Dado que según el artículo tercero de la Constitución, los españoles tenemos el derecho y el deber de conocer el castellano como lengua oficial del Estado. La introducción de las lenguas cooficiales en el Congreso no va a ayudar precisamente a la comunicación entre los parlamentarios, y menos aún entre estos y la gran mayoría de los epañoles. Cualquiera que haya usado la traducción simultánea sabe que por muy buenos que sean los traductores, cosa que no es frecuente, su uso se convierte en un auténtico incordio, la comprensión se hace mucho más difícil y se pierden cantidad de matices.
Todo aquel que considere que lo que está diciendo es importante y que pretenda que su mensaje se escuche, sea nacionalista o no, terminará hablando en español. Pasado el furor del momento y el acto de reivindicación que los soberanistas suponen que representa intuyo las lenguas cooficiales se van a usar muy poco. La hacienda pública española se va a gastar un montón de dinero sin ninguna utilidad, excepto para Sánchez y sus ansias de permanecer en la Moncloa. Para vergüenza de los señores diputados (y como testimonio de la poca utilidad de las sesiones parlamentarias cuando se impone la apisonadora de una mayoría absoluta forjada en los pasillos), a menudo el hemiciclo se queda casi vacío. ¿Podemos imaginarnos lo que ocurrirá si se mantiene el uso de las lenguas cooficiales en el Congreso?

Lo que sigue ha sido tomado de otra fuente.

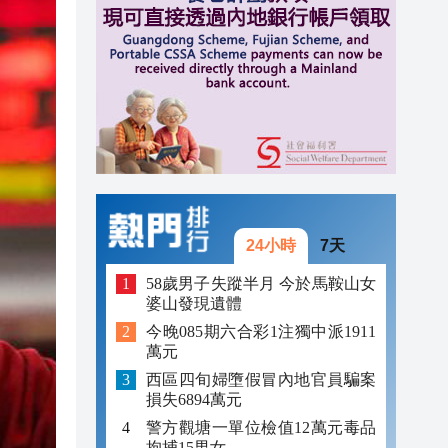
18:01
17:57
17:13
24小時
7天
58歲男子失蹤半月 今於馬鞍山女
婆山發現遺體
今晚085期六合彩1注獨中派1911
萬元
西區四旬婦墮假冒內地官員騙案
損失6894萬元
警方觀塘一單位檢值12萬元毒品
拘捕15男女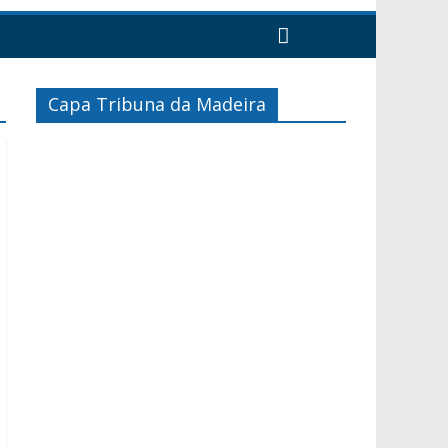
Capa Tribuna da Madeira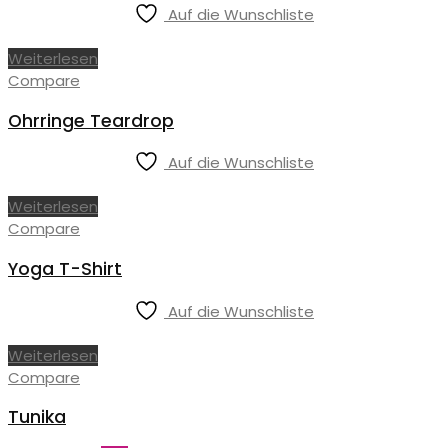
Auf die Wunschliste
Weiterlesen
Compare
Ohrringe Teardrop
Auf die Wunschliste
Weiterlesen
Compare
Yoga T-Shirt
Auf die Wunschliste
Weiterlesen
Compare
Tunika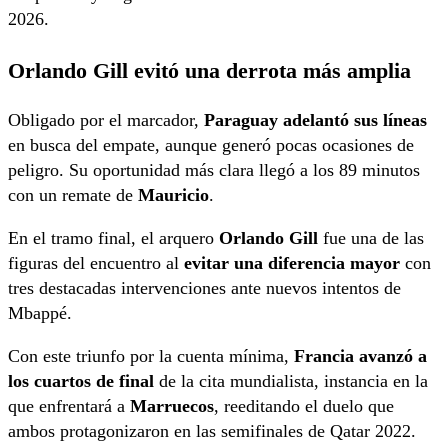
2026.
Orlando Gill evitó una derrota más amplia
Obligado por el marcador,
Paraguay adelantó sus líneas
en busca del empate, aunque generó pocas ocasiones de
peligro. Su oportunidad más clara llegó a los 89 minutos
con un remate de
Mauricio
.
En el tramo final, el arquero
Orlando Gill
fue una de las
figuras del encuentro al
evitar una diferencia mayor
con
tres destacadas intervenciones ante nuevos intentos de
Mbappé.
Con este triunfo por la cuenta mínima,
Francia avanzó a
los cuartos de final
de la cita mundialista, instancia en la
que enfrentará a
Marruecos
, reeditando el duelo que
ambos protagonizaron en las semifinales de Qatar 2022.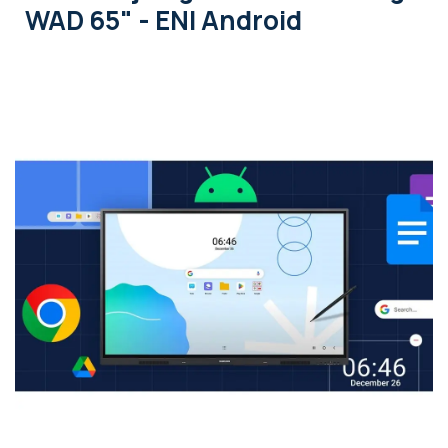
WAD 65" - ENI Android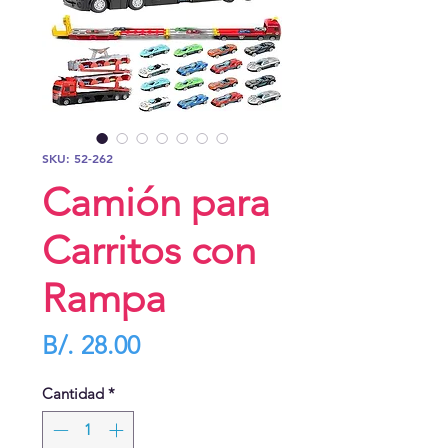
SKU: 52-262
Camión para
Carritos con
Rampa
Precio
B/. 28.00
Cantidad
*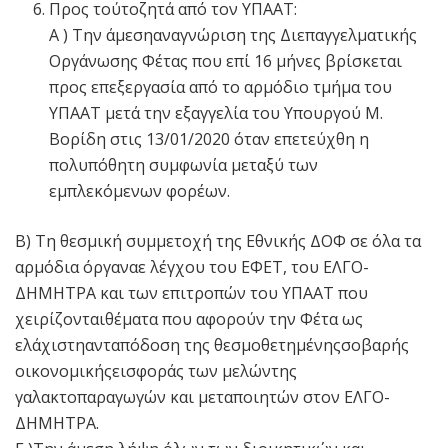
Προς τούτοζητά από τον ΥΠΑΑΤ:
Α ) Την άμεσηαναγνώριση της Διεπαγγελματικής
Οργάνωσης Φέτας που επί 16 μήνες βρίσκεται
προς επεξεργασία από το αρμόδιο τμήμα του
ΥΠΑΑΤ μετά την εξαγγελία του Υπουργού Μ.
Βορίδη στις 13/01/2020 όταν επετεύχθη η
πολυπόθητη συμφωνία μεταξύ των
εμπλεκόμενων φορέων.
Β) Τη θεσμική συμμετοχή της Εθνικής ΔΟΦ σε όλα τα
αρμόδια όργαναε λέγχου του ΕΦΕΤ, του ΕΛΓΟ-
ΔΗΜΗΤΡΑ και των επιτροπών του ΥΠΑΑΤ που
χειρίζονταιθέματα που αφορούν την Φέτα ως
ελάχιστηανταπόδοση της θεσμοθετημένηςσοβαρής
οικονομικήςεισφοράς των μελώντης
γαλακτοπαραγωγών και μεταποιητών στον ΕΛΓΟ-
ΔΗΜΗΤΡΑ.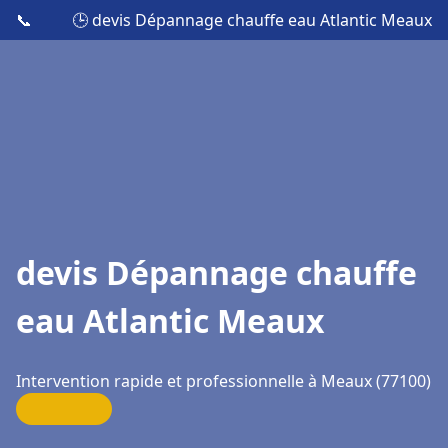
📞
🕒 devis Dépannage chauffe eau Atlantic Meaux
devis Dépannage chauffe
eau Atlantic Meaux
Intervention rapide et professionnelle à Meaux (77100)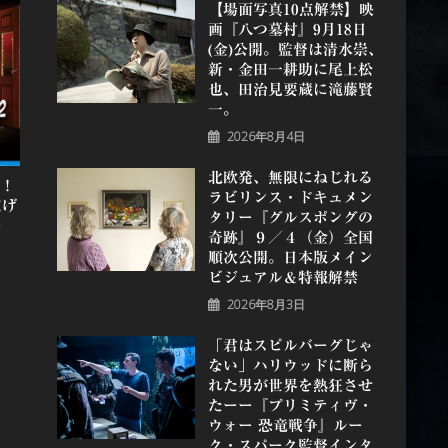
【場面写真10点解禁】映
画『八つ墓村』9月18日
(金)公開。監督は清水崇、
新・金田一耕助に尾上松
也、田治見要蔵に滝藤賢
一。
2026年8月4日
北欧発、無限にねじれる
ト！
ラビリンス・ドキュメン
広げ
タリー『グルスポングの
ー
奇跡』９／４（金）全国
順次公開。日本版メイン
！
ビジュアル＆特報解禁
2026年8月3日
「君はスピルバーグじゃ
ない」ハリウッドに断ら
れた男が世界を熱狂させ
たーー『プリミティヴ・
ウォー 恐⻯戦争』ルー
ク・スパーク監督インタ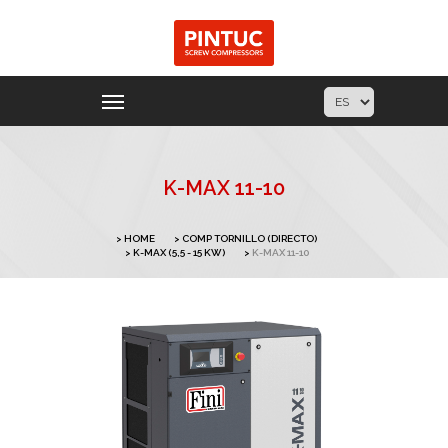
K-MAX 11-10
HOME
COMP TORNILLO (DIRECTO)
K-MAX (5,5 - 15 KW)
K-MAX 11-10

Lo más seguro es que, pasado el fervorín de los primeros momentos y excepto algún hooligan, todo el mundo antes o después termine empleando el castellano.
Ahora bien, las cesiones realizadas para la constitución de la cámara van más allá. Se dirigen también a que el Estado (Gobierno y Congreso) reconozcan que Cataluña ha sido y es una región oprimida y que ha soportado de España toda clase de oprobios y persecuciones. Eso es lo que se pretende con la creación en el Congreso de dos comisiones de investigación orientadas una a investigar la posible ilegalidad de haber espiado a los independentistas mediante el programa Pegasus, y la otra a esclarecer la supuesta complicidad de los servicios secretos españoles en los atentados de las Ramblas de Barcelona. De ambas quizás hablemos otro día, pero digamos al menos ahora que su simple constitución es un acto incomprensible de humillación por parte del Estado.